Difficile, dès lors, de coordonner un déconfinement “sans frontières”. Et pourtant, la disparition de ces frontières est bien une spécificité de notre Grande Région. Corinne Cahen, ministre luxembourgeoise de ladite Grande Région, l’a encore répété le 28 avril dernier à l’issue d’une vidéoconférence initiée par Tobias Hans, Ministre-Président de la Sarre: “Dans notre Grande Région, où on vit l’Europe au quotidien, les fermetures des frontières n’ont pas qu’une valeur symbolique, mais causent de profonds bouleversements dans la vie de nos citoyens. Cette crise sanitaire a démontré, plus que jamais, à quel point la coopération transfrontalière est importante. La coordination avec nos voisins est cruciale pour sortir du confinement.”
Ces belles idées n’ont pas empêché Berlin de décider de la prolongation de la fermeture de ses frontières jusqu’au 15 mai . Les communes luxembourgeoises limitrophes de l’Allemagne ont d’ailleurs mis en berne les drapeaux européens hissés devant leurs mairies, pour protester contre cette décision.
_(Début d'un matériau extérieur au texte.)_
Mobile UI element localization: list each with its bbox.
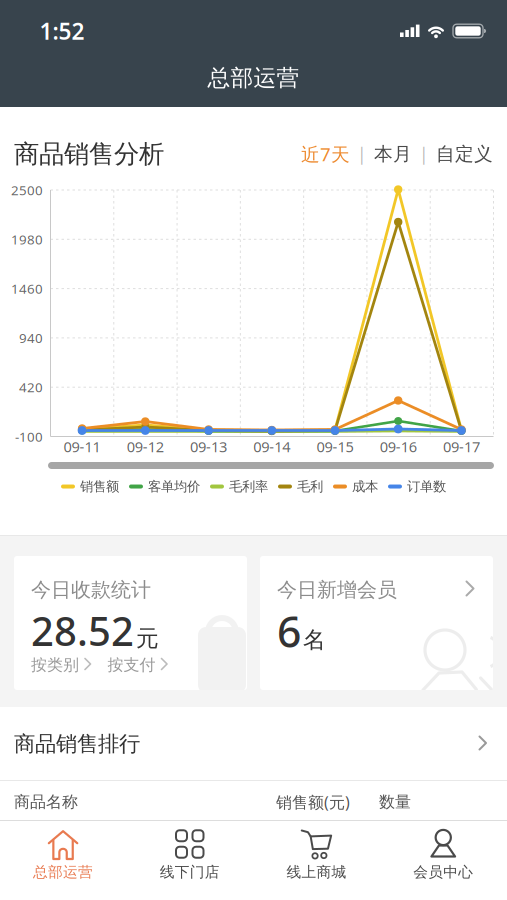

Avec une meilleure maîtrise de l’épidémie sur son territoire, l’Allemagne a donc décidé d’anticiper son déconfinement, entamé dès le 20 avril, par rapport à ses voisins. Ouverture des commerces, dont les cafés restaurants, ou reprise du championnat de football créent donc un décalage dans une Grande Région où une forme de discrimination va s’installer à l’heure du déconfinement.
Pourtant il va s’agir pour des milliers de frontaliers de retourner travailler, quand c’est possible, avec de nouvelles règles (s’habituer aux contrôles aux frontières, qui vont perdurer, aux gestes barrières dans les entreprises) en attendant que l’harmonie revienne dans la Grande Région.